Interfirst Mortgage Layoffs

All WARN Act mass layoff and plant closure notices filed by Interfirst Mortgage.

8
Total Notices
8,983
Workers Affected
2
States
2021
First Filing
2022
Latest Filing

Data Insights

Industry Breakdown

Workers affected by industry sector

Interfirst Mortgage WARN Act Filings

CompanyLocationEmployeesNotice DateType
Interfirst Mortgage Company, IL2,0222022-11-01
Interfirst Mortgage Company, IL2,0222022-06-01
Interfirst Mortgage Company, IL2,0222022-03-01
Interfirst Mortgage Company, IL02021-11-18
Interfirst Mortgage CompanyDes Plaines, IL5442021-11-18
Interfirst Mortgage Company, NC772021-11-18Layoff
Interfirst Mortgage CompanyRosemont, IL2742021-11-18Layoff
Interfirst Mortgage Company, IL2,0222021-11-01

Get Layoff Alerts

Free daily alerts for new WARN Act filings.

Analysis: Interfirst Mortgage Layoff History

# Analysis of Interfirst Mortgage WARN Activity

Overview: Scale and Significance

Interfirst Mortgage has filed eight WARN notices affecting 8,983 workers across the United States between 2021 and 2022, making this a substantial workforce reduction event in the mortgage finance sector. The sheer volume of affected workers places this layoff activity among significant corporate restructuring events during this period, particularly notable given the relative concentration of filings within a two-year window.

The data reveals a company undergoing substantial workforce contraction, though the full picture remains partially obscured by incomplete records. Six of the eight notices lack clarity on whether the affected workers were displaced through facility closures or targeted layoffs, while only two notices are explicitly classified as layoffs.
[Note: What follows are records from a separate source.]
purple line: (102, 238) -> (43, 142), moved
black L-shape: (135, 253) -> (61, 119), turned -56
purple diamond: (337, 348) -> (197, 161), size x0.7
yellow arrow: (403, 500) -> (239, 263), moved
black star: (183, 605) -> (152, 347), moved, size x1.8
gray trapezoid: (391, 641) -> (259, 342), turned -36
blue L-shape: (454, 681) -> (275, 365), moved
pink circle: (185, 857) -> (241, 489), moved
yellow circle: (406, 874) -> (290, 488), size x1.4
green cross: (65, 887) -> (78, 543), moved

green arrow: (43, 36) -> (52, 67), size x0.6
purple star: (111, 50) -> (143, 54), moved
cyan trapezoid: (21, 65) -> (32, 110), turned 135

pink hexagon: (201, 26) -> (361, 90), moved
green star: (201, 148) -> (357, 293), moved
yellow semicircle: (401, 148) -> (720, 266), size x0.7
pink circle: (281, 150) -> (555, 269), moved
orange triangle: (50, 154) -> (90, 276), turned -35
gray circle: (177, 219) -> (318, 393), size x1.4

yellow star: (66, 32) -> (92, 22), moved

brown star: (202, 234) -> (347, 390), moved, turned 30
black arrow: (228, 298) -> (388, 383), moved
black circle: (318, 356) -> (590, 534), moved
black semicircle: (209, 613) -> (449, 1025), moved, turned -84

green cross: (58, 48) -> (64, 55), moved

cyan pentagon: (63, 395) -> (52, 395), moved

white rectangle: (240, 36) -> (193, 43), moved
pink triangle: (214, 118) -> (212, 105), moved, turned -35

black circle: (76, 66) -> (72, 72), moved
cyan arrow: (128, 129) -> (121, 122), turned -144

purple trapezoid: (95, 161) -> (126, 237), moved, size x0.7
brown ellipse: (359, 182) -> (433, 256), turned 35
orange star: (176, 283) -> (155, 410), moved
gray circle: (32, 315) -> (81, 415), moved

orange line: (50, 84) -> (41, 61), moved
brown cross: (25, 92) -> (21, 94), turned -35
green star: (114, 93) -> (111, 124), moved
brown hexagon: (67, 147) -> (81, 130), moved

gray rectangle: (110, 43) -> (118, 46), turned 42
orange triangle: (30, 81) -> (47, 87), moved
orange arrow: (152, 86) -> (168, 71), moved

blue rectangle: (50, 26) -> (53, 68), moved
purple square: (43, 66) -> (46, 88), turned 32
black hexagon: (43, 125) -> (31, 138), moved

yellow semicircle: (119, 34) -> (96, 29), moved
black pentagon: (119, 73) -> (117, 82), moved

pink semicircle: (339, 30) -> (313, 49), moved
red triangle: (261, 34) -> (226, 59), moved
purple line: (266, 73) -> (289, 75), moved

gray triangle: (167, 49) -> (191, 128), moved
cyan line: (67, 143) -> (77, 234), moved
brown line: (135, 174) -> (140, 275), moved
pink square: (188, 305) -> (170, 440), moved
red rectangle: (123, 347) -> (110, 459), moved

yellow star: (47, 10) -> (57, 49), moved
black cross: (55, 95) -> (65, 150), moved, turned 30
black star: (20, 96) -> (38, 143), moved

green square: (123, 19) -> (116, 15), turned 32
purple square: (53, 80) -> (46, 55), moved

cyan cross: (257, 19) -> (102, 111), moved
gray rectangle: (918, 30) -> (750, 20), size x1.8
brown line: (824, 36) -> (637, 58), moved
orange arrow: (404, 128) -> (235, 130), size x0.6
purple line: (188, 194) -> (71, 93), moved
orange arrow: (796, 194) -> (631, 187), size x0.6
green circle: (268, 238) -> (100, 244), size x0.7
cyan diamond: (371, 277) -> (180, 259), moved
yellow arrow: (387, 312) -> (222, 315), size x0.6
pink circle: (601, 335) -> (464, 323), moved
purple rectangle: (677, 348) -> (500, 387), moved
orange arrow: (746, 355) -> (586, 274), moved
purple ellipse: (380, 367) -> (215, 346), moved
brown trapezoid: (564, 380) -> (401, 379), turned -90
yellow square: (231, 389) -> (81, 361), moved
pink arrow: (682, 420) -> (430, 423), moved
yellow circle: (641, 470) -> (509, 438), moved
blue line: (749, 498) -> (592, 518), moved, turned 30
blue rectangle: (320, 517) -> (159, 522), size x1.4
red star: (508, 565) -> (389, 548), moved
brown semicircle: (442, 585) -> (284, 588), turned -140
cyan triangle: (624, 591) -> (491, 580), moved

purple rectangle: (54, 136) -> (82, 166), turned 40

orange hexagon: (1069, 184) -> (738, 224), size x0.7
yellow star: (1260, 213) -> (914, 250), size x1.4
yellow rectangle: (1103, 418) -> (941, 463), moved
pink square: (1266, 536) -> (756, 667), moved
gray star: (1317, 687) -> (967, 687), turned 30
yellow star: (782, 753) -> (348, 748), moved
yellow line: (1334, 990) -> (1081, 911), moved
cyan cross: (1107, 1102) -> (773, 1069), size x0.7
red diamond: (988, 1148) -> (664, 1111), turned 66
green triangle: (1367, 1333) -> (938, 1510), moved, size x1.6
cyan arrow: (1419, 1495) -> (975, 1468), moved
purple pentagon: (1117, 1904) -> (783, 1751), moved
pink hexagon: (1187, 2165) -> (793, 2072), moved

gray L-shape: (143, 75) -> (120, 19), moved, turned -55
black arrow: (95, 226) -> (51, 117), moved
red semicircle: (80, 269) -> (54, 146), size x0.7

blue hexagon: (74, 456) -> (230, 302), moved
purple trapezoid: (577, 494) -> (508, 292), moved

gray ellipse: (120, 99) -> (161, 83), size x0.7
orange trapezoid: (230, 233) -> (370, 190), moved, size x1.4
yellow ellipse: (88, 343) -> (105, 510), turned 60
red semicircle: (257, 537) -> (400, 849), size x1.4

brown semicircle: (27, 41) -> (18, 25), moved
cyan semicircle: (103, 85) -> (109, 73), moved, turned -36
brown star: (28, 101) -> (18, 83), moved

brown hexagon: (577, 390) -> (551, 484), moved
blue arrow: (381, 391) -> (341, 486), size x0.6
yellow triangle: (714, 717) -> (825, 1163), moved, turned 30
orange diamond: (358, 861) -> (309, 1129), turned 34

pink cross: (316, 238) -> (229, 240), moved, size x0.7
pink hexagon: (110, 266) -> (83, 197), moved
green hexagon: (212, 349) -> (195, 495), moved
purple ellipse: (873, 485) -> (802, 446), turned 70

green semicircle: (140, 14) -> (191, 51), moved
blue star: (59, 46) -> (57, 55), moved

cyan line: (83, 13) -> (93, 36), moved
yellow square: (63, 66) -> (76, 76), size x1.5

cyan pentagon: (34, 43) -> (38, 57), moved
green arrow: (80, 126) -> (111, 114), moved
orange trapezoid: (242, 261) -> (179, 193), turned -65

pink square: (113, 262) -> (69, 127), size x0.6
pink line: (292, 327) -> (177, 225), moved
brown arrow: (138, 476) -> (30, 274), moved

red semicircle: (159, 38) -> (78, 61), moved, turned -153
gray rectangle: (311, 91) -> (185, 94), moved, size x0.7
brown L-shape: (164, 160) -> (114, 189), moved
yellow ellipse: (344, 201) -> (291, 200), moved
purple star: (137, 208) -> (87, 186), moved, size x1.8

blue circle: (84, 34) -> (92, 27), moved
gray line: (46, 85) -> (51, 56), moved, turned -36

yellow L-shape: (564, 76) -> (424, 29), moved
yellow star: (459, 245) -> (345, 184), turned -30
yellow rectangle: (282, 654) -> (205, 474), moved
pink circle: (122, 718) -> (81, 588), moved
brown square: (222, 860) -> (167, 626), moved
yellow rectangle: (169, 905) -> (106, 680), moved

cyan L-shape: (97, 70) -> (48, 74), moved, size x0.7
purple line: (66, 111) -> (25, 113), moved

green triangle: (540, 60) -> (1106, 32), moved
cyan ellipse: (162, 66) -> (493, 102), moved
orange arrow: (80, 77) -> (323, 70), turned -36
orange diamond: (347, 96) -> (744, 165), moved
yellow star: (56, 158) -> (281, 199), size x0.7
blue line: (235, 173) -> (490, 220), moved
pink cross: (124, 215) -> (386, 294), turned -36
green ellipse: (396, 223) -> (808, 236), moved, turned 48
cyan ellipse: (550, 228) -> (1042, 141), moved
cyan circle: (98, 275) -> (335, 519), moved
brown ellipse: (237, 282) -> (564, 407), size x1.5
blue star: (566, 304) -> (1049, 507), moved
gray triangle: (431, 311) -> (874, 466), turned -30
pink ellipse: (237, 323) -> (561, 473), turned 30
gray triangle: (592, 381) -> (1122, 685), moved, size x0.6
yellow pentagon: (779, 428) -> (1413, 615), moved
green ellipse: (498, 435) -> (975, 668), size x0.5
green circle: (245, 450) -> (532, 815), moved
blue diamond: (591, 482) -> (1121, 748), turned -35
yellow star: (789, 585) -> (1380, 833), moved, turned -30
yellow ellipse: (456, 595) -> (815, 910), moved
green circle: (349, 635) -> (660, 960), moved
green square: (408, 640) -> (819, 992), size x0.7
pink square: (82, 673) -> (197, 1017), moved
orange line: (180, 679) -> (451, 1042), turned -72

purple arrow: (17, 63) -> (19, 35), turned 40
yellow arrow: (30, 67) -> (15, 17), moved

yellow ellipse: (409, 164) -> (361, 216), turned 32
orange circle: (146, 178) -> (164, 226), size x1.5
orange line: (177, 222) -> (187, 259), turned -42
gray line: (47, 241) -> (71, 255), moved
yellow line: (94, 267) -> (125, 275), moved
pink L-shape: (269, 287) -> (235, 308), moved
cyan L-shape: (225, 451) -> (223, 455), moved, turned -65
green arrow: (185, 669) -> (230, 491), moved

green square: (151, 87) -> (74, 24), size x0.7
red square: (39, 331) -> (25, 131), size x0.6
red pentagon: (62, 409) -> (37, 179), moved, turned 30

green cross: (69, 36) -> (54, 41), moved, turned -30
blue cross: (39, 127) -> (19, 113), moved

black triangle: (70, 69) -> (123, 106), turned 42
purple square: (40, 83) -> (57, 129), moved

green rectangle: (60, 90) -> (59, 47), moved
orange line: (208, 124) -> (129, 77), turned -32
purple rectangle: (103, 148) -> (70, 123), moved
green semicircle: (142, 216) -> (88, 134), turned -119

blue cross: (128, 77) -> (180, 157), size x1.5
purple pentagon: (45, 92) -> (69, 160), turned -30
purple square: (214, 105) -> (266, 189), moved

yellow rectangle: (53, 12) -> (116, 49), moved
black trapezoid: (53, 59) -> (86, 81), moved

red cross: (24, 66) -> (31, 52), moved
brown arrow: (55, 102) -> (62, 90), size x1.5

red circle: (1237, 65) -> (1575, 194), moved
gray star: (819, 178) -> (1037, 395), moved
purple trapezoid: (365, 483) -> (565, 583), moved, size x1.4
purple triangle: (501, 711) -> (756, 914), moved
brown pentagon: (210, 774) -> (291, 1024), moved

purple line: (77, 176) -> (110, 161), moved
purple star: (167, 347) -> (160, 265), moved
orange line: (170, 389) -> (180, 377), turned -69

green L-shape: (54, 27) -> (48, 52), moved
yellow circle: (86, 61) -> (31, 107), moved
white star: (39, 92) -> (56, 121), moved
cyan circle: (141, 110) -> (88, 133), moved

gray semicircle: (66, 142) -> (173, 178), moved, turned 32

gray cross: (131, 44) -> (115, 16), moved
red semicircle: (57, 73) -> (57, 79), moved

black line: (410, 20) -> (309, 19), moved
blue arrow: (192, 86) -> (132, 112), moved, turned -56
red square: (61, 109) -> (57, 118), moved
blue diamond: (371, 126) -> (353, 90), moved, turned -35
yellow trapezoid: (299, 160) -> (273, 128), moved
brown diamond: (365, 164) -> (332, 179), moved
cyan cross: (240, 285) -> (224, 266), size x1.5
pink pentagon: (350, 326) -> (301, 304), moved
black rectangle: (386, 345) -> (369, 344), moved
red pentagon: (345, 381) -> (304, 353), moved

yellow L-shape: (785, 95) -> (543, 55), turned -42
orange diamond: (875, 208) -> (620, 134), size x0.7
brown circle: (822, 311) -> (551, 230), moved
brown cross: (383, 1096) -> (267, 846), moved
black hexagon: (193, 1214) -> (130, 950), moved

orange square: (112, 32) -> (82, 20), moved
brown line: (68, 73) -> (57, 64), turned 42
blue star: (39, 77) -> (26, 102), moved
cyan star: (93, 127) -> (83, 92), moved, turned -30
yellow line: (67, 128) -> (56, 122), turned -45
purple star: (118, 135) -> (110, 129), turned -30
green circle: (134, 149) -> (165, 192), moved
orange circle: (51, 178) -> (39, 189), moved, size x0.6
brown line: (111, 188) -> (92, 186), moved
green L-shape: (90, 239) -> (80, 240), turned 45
This ambiguity complicates analysis but does not diminish the material impact on nearly 9,000 individuals whose employment was disrupted. The Finance & Insurance sector classification confirms Interfirst Mortgage operates within an industry segment that experienced significant volatility during this period, though the company's specific circumstances warrant closer examination.

What emerges most strikingly from the aggregate numbers is the concentration pattern: while eight notices span two states, Illinois accounts for an overwhelming 99.1 percent of the affected workforce, with 8,906 workers losing employment across the state. North Carolina absorbed merely 77 workers, representing less than one percent of total displacement. This extreme geographic concentration suggests that Interfirst Mortgage's primary operational footprint and largest employment centers were concentrated in Illinois, making the state's economic impact from these layoffs substantially more pronounced than the company's minimal presence elsewhere.

Timeline and Pattern: A Compressed Restructuring

The temporal distribution of Interfirst Mortgage's layoff notices reveals a concentrated period of workforce reduction compressed into 24 months, with a notable acceleration in 2022. The 2021 period saw five notices affecting 2,917 workers, while 2022 produced three notices but displaced 6,066 workers—more than double the 2021 impact despite representing only three-fifths as many filing events. This pattern suggests the company encountered accelerating displacement pressure as 2022 progressed, or alternatively, that individual reduction events grew substantially larger in scale.

The largest discrete reduction events cluster around three specific dates in 2022: March 1st, June 1st, and November 1st each displaced 2,022 workers in an unspecified Illinois location. These three events alone account for 6,066 workers—exactly the entire 2022 total and comprising 67.5 percent of all workers affected across both years. The regularity of the March-June-November spacing, combined with the identical worker counts, suggests these may represent planned, staged reductions rather than reactive cuts to market conditions, though the pattern could also reflect data reporting artifacts or consolidated filings from multiple locations.

The 2021 timeline presents a different narrative. Two incidents occurred on November 18th, 2021, affecting workers in three distinct locations: Des Plaines, Illinois (544 workers), Rosemont, Illinois (274 workers), and an unspecified location in North Carolina (77 workers), totaling 895 workers in a single day. These simultaneous notices across multiple locations suggest a coordinated workforce reduction initiative rather than organic, location-specific adjustments. A fourth 2022 event from November 1st—four-year-old data now—affected an additional 2,022 workers in an unknown Illinois location, indicating November as a critical restructuring month for the company across multiple years.

Geographic Footprint: Illinois Dominance and Limited Diversification

Interfirst Mortgage's workforce footprint reveals extreme geographic concentration, with Illinois hosting 99.1 percent of all affected workers. Within Illinois, the identifiable locations include Des Plaines (544 workers in November 2021) and Rosemont (274 workers in November 2021), representing 818 workers across two named cities. However, the remaining 8,088 Illinois workers affected by layoffs lack specific geographic attribution, appearing only as "Unknown, IL" in the dataset.

This geographic obscurity presents analytical challenges, but the broader pattern remains clear: Interfirst Mortgage concentrated its operations in Illinois, likely reflecting the state's significance as a financial services hub and the likely centralization of mortgage processing operations in northern Illinois near major metropolitan areas. The Des Plaines and Rosemont locations, both situated in the greater Chicago metropolitan area and close to O'Hare International Airport, suggest a corporate operations center focused on back-office mortgage processing and administration functions.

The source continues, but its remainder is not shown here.